As the vacation procuring season begins, tariffs are anticipated to be extra strongly mirrored in shopper costs

Shoppers carry Macy’s and Nordstrom bags at Broadway Plaza in Walnut Creek, California, USA on Monday, December 16, 2024. The Bureau of Economic Analysis is scheduled to release personal spending figures on December 20.

David Paul Morris | Bloomberg | Getty Images

Although the impact has been muted so far this year, the tariffs are expected to be in line with the prices consumers pay in time for the holiday shopping season.

President Donald Trump’s tariffs on numerous items and individual countries, imposed in April, coincided with standard measures of inflation, which have fluctuated between 2.5% and 3% this year.

While economists don’t expect major increases in broad measures like consumer prices and personal consumption price indexes, they do expect tariffs to keep those measures high at a time when they would otherwise fall.

“There have been some questions in recent months about whether tariffs have led to higher inflation for consumers,” Bank of America economist Aditya Bhave said in a note. “We believe there is no debate – tariffs have driven up consumer prices.”

The impact of tariffs has so far been muted as companies built up inventories before the tariffs were imposed and absorbed some of the impact through lower profit margins.

However, Bank of America expects the tariffs to increase the core PCE measure the Federal Reserve uses to assess inflation by about half a percentage point. With tariffs, BofA estimates September inflation would be 2.9%. Without tariffs, the inflation rate would be closer to 2.4%. The numbers are similar to those quoted by Fed Chairman Jerome Powell on Wednesday. Annualized core PCE was 2.9% in August.
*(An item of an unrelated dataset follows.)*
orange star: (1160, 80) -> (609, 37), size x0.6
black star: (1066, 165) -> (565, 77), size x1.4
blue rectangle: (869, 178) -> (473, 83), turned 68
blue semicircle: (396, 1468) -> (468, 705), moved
These percentage differences are important for the Fed, which is trying to keep core inflation (excluding food and energy) at 2%, a level above which it has been since March 2021. Two Fed officials – regional presidents Jeffrey Schmid of Kansas City and Lorie Logan of Dallas – said Friday they disagreed with their colleagues’ decision Wednesday to cut the central bank’s key interest rate.
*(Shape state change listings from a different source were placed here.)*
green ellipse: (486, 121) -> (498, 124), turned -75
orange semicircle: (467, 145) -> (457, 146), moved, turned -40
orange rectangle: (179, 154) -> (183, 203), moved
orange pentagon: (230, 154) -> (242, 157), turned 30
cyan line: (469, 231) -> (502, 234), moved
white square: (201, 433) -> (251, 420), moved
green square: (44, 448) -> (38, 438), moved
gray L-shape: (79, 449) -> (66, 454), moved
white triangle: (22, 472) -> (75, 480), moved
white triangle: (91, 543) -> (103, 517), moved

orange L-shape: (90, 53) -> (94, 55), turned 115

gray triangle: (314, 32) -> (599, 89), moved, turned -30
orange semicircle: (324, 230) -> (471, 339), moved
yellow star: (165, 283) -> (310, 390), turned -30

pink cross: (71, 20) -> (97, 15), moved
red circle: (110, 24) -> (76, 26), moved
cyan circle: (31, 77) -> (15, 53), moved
They are also important for consumers. Bhave estimates that buyers bear about 50-70% of the total customs costs, while companies bear the rest.

Stroke at the checkout

In practice, that meant higher prices for things like coffee, furniture and, more recently, clothing, which rose 0.7% in September, according to the Bureau of Labor Statistics. Although they are only minor components of price indices, they are items that consumers purchase frequently and can create perceptions of inflation, which can lead to a self-reinforcing cycle that drives up prices.

“Inflation in certain goods can have an outsized impact on consumer confidence, even if those items have a negligible weight in the consumer price index,” analysts at TD Cowen said in a note. Price increases on items like eggs create “a constant, noticeable feedback loop in the grocery store every week. Such items shape perceptions more than their statistical significance suggests.”
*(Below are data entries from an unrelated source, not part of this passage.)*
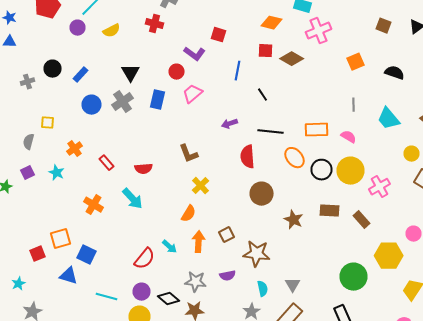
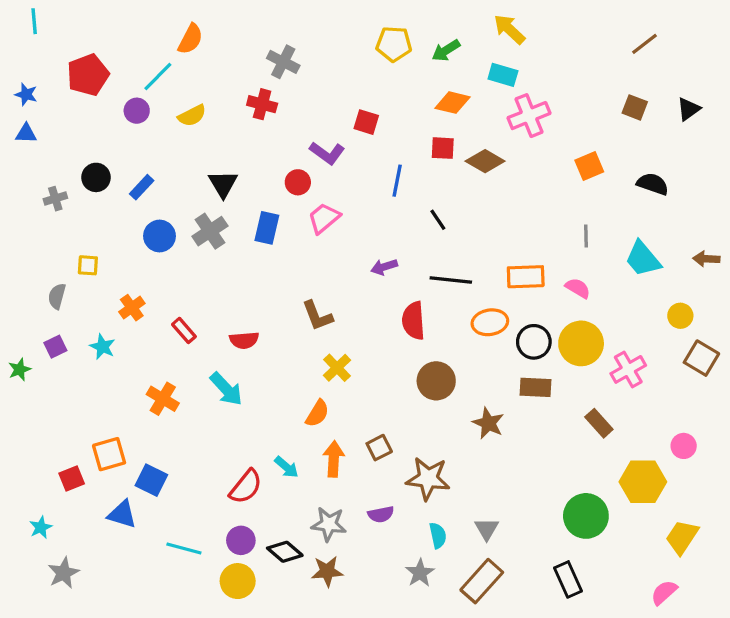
orange ellipse: (294, 158) -> (490, 322), turned -60
brown rectangle: (330, 211) -> (535, 387), moved

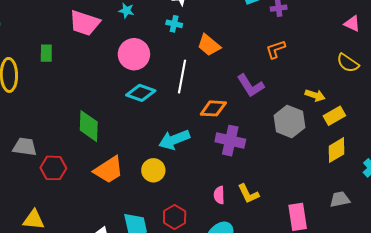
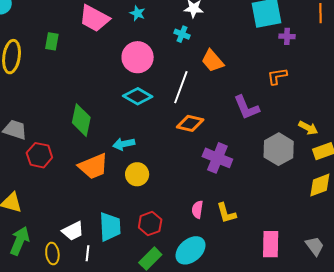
orange diamond: (213, 108) -> (190, 123), moved
cyan arrow: (174, 140) -> (124, 144), moved, size x0.7
gray trapezoid: (340, 199) -> (315, 246), moved, turned 55

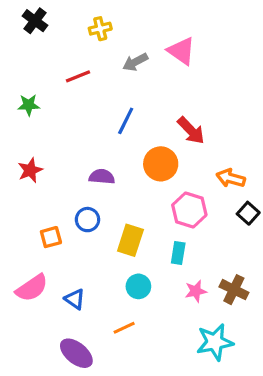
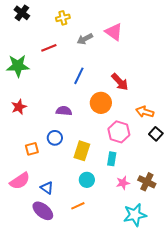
green star: (29, 105) -> (18, 66), size x1.6
purple ellipse: (76, 353) -> (43, 211), moved

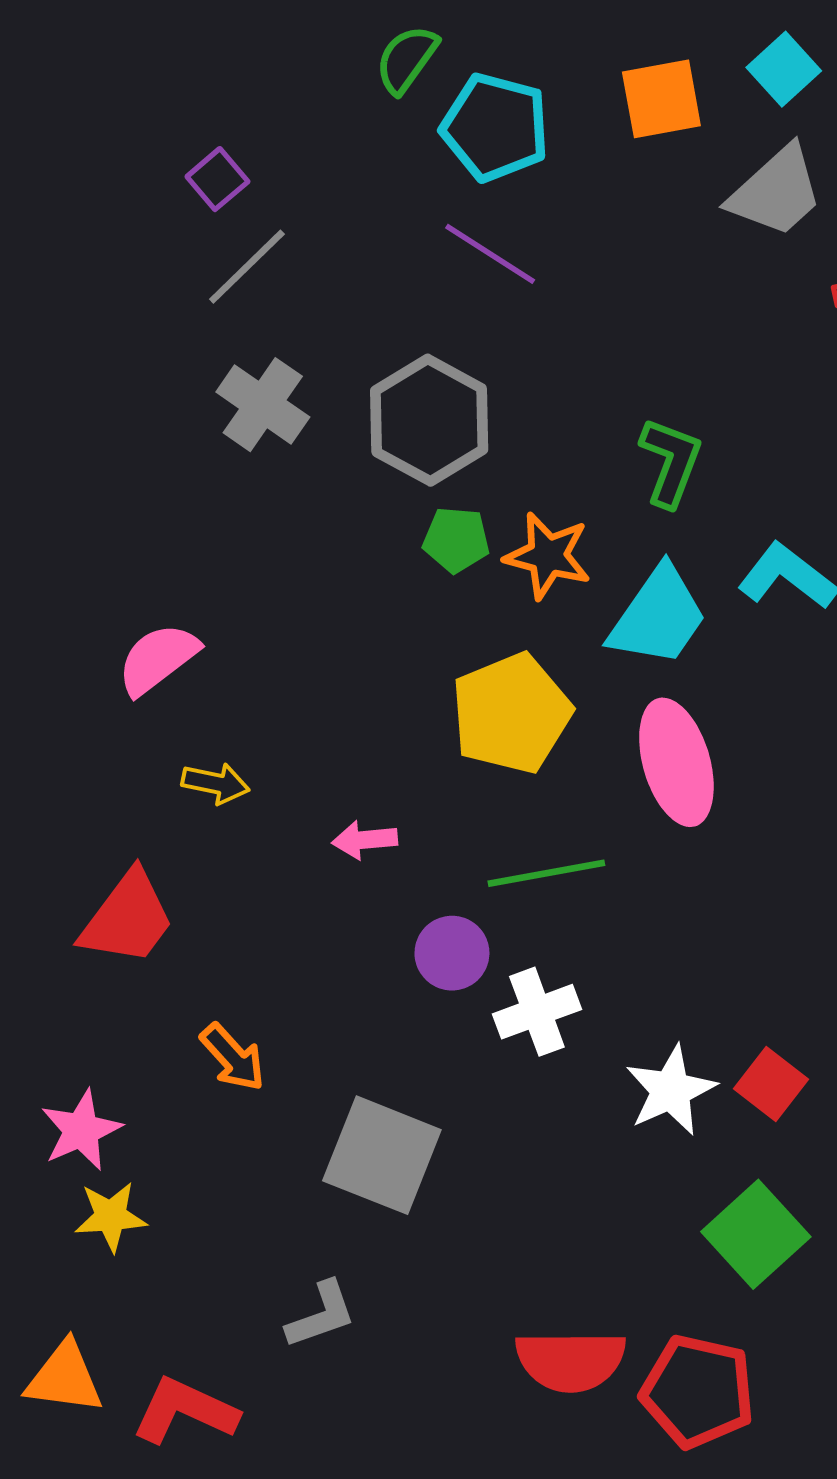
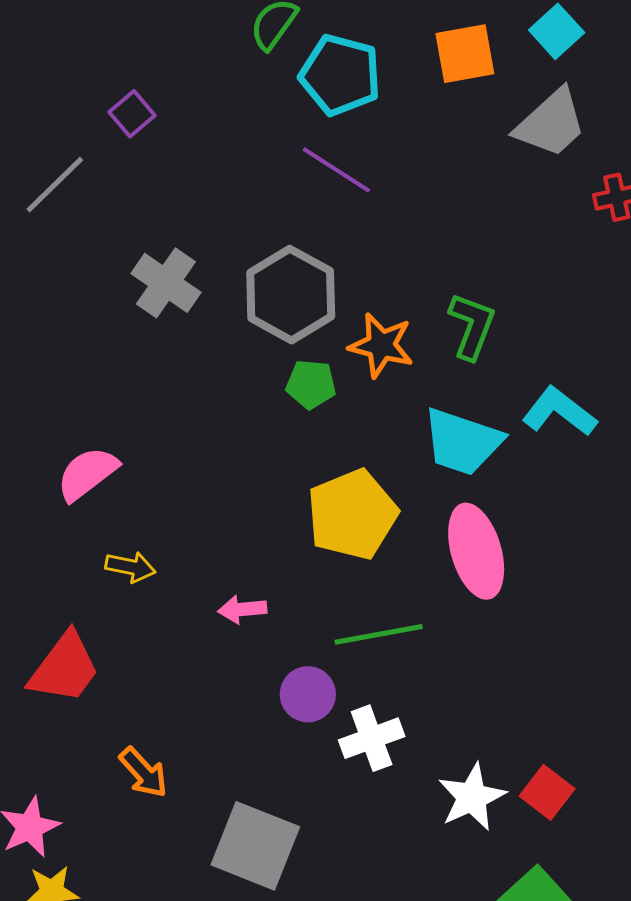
gray line: (247, 267) -> (55, 185), moved
orange star: (548, 556) -> (381, 345), moved
cyan trapezoid: (658, 616) -> (462, 442), turned 74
The company pointed out that there could be more of them this holiday season since almost all of the artificial Christmas trees are imported from China, where Trump tariffs are inflicting high costs.

“While artificial Christmas trees are not unique, they are a clear example of how seasonal goods with high tariffs can influence consumers’ perceptions of inflation,” Cowen said.

Had the tariffs been imposed during the 2024 holiday season, shoppers would have spent an additional $40.6 billion, according to LendingTree estimates based on data from multiple government and private sources.

LendingTree’s Budget Lab further estimates that approximately 70.5% of new rates have been passed on to consumers as of June 2025.

“That means even more Americans would have had to turn to credit cards and personal loans to cover gift-buying expenses,” said Matt Schultz, the company’s chief consumer finance analyst. “That’s the unfortunate reality that many people would have faced.”

The same estimates put the tariff cost at $132 per buyer, according to LendingTree.